Three groups of user volunteers participated in the generation of the datasets and testing experiments of this ASLAT. The first group consisted of 4 persons (male) aged between 23 and 33 years. They generated the ASLYset used for fine-tuning the DNN networks. The second consisted of 5 persons (3 persons of the first group plus two volunteers), which generated the testing dataset (not considered for training nor fine-tuning) used for calculating the results presented in Section 3. The third group, formed by 10 persons (8 males and 2 females) aged between 23 and 35 years, tested the whole ASLAT in real-time conditions with the word spelling correction feature included.

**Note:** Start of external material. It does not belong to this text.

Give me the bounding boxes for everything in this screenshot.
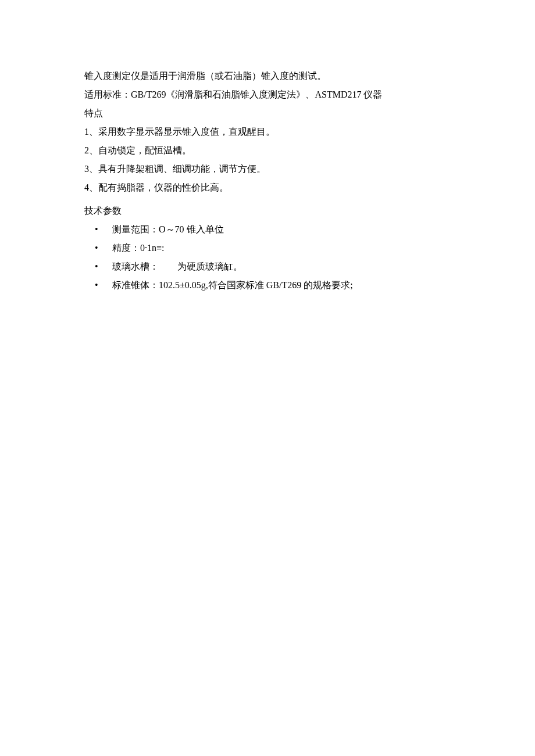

The open-source ASL alphabet dataset and the ASLYset were used to train two different DNN architectures with three different input image sizes, which were analyzed to select the architectures with higher mean average precision (mAP) [22] while maintaining real-time speed to be included in the ASLAT.

2.1. YOLO Networks

You only look once (YOLO) is an open-source object detection model developed by Joseph Redmond et al. [23,24,25]. YOLO networks use a single CNN to predict bounding boxes and class probabilities for those boxes in a single network evaluation. According to the authors, this behavior allows the YOLO algorithm to detect objects in images at a faster frame rate with higher accuracy than other object detection algorithms, such as deformable parts models [26], R-CNN [27], Fast R-CNN [28], and faster R-CNN [29].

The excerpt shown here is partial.